ここでウォリアーズが、トレードに動きました。
ウォリアーズから放出されたエリス
2011-12シーズンの後半でのトレードにより、エリスはバックスに放出されました。その他の要員としてエペイ・ウドゥとクワミ・ブラウンがいますが、このトレードの肝はやっぱりエリスでしたよね。
で、ウォリアーズは見返りにアンドリュー・ボガットとスティーブン・ジャクソンを獲得。ジャクソンはすぐに放出してしまったので、実質ウォリアーズが手にした戦力はボガットの一人でした。

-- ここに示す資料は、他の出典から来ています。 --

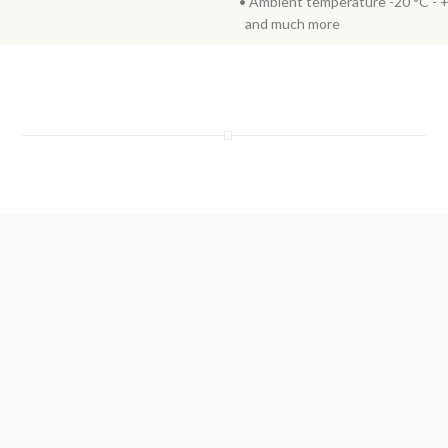
• Ambient temperature -20 °C - 
and much more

トレードされるまでに、エリスは平均21.9得点を記録してウォリアーズに貢献していた一方で、足の怪我を頻発させていたカリーはこのシーズン26試合のみの出場で、平均得点は14.7得点というスタッツでした。
結果的に、このトレード以降のウォリアーズはご覧の通りの常勝軍団へと進化し、カリー個人の活躍も言わずもがなです。
これだけをみると、当時はそこまでパッとしなかったカリーを残し、個人としての活躍が目ざましかったエリスを放出するという博打を仕掛け、結果として大成功を収めたウォリアーズのGMが凄すぎるように思えます。先見の明しかないじゃない、と。
ところがこのトレードには、当初ウォリアーズはエリスでなくカリーを放出しようとしていたという裏話があるのです。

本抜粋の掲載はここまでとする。